EXERCISE AIM:
After finding the line with "Ces leçons ne furent pas les seules. Nou" in the entries below, retype exactly each line from there through the line with "les comptes de plus de 100 000 Euros s", including that final line.

DATA IN THIS EXERCISE:
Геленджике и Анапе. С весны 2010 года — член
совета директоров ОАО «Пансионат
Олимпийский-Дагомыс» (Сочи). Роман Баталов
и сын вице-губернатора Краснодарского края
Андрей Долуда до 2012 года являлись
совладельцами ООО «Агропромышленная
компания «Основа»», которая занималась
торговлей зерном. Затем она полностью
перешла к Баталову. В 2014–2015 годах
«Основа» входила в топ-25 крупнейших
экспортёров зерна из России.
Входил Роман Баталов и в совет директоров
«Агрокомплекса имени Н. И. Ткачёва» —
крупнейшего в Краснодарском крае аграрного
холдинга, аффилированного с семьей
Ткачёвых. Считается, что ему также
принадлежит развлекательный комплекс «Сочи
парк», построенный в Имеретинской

...

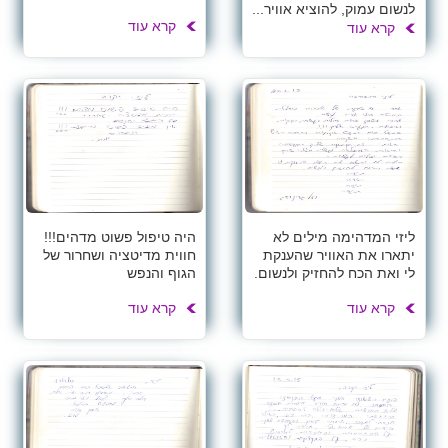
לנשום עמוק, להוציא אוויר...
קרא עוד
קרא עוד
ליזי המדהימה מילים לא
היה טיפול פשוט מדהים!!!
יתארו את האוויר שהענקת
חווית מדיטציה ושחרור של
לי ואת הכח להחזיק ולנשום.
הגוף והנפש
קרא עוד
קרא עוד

* * *

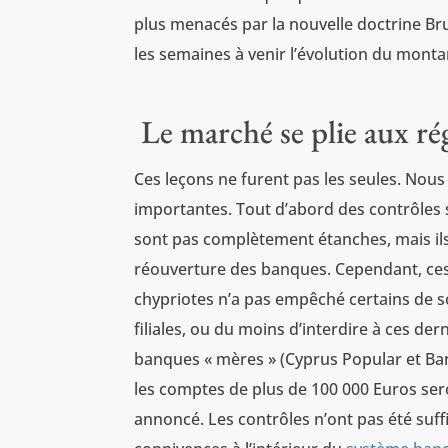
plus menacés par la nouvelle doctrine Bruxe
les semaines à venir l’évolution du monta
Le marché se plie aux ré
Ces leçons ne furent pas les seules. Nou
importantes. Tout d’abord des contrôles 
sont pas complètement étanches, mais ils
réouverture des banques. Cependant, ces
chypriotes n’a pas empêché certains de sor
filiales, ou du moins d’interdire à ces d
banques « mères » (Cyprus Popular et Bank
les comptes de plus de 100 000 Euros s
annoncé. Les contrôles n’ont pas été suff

ANSWER TO THE EXERCISE:
Ces leçons ne furent pas les seules. Nou
importantes. Tout d’abord des contrôles 
sont pas complètement étanches, mais ils
réouverture des banques. Cependant, ces
chypriotes n’a pas empêché certains de sor
filiales, ou du moins d’interdire à ces d
banques « mères » (Cyprus Popular et Bank
les comptes de plus de 100 000 Euros s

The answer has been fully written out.